Standard & Poor's Ratings Services said Wednesday it was considering slashing the credit rating of big box electronics retailer Best Buy Co. Inc. (NYSE: BBY) to junk status, or non-investment grade.
The agency said the business model of the Richfield, Minn., company, which plans to shutter 50 big stores and replace them with 100 smaller ones to cut $800 million in costs over five years, is not working and that steps taken to date have not been enough to improve performance.
S&P, therefore, placed the company's BBB- corporate credit rating on CreditWatch with negative implications. If Best Buy's current rating is cut just one level, it will no longer have an investment-grade corporate credit rating, which will increase its borrowing costs.

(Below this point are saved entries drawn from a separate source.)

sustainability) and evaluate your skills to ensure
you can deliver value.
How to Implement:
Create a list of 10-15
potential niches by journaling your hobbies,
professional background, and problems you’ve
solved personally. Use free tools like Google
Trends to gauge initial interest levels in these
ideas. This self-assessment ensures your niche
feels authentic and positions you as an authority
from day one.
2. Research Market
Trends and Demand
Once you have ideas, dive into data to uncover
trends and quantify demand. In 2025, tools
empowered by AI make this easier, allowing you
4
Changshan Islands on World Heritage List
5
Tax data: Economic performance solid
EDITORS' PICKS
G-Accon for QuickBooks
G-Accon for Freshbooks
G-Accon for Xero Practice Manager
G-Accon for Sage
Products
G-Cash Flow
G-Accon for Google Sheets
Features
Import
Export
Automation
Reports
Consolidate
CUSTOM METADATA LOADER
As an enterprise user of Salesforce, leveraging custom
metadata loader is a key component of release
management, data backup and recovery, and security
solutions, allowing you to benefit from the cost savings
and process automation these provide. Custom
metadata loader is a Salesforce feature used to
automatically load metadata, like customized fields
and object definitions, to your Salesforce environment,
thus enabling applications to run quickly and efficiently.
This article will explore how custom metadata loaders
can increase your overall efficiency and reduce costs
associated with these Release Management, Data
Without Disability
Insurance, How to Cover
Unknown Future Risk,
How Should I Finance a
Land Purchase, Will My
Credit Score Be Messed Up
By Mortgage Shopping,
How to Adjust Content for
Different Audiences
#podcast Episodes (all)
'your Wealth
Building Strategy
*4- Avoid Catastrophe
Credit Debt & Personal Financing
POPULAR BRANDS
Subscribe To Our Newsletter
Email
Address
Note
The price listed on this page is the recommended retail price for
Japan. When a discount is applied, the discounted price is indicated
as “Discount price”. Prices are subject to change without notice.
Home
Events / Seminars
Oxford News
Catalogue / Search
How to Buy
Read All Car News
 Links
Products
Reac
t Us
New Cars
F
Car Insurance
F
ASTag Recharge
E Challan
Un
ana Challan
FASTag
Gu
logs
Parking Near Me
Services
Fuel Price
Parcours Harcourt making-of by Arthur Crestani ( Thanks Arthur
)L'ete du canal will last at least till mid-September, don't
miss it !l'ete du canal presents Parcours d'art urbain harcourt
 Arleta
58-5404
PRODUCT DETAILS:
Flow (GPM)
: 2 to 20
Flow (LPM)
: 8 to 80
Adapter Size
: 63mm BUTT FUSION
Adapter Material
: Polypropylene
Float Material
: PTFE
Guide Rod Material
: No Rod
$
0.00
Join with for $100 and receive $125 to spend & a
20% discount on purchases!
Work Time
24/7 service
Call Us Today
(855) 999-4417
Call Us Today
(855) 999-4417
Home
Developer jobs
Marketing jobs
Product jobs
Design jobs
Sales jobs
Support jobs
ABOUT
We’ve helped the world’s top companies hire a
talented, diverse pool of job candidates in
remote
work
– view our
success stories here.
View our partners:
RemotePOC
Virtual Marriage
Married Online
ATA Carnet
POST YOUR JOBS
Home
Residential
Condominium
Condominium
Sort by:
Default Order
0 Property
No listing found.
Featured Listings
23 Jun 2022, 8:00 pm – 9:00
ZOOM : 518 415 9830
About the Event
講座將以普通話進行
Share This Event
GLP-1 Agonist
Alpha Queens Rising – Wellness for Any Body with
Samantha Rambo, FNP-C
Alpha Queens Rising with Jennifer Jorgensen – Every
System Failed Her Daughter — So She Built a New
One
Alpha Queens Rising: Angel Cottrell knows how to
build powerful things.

We believe the restructuring of operations underscores the problems that Best Buy is having with its current business model, said S&P's credit analyst Jayne Ross.
S&P said it gauged the company's business risk profile as satisfactory and its financial risk profile as moderate.
On March 29, Best Buy reported a loss for its fiscal 2012 fourth quarter, which ended March 3, and the full fiscal year. The loss came despite a slight gain in revenue in the quarter.
Best Buy (NYSE: BBY) shares fell 64 cents, or 2.6 percent, to $22.91 in afternoon trading. That's near the stock's 52-week low of $21.79.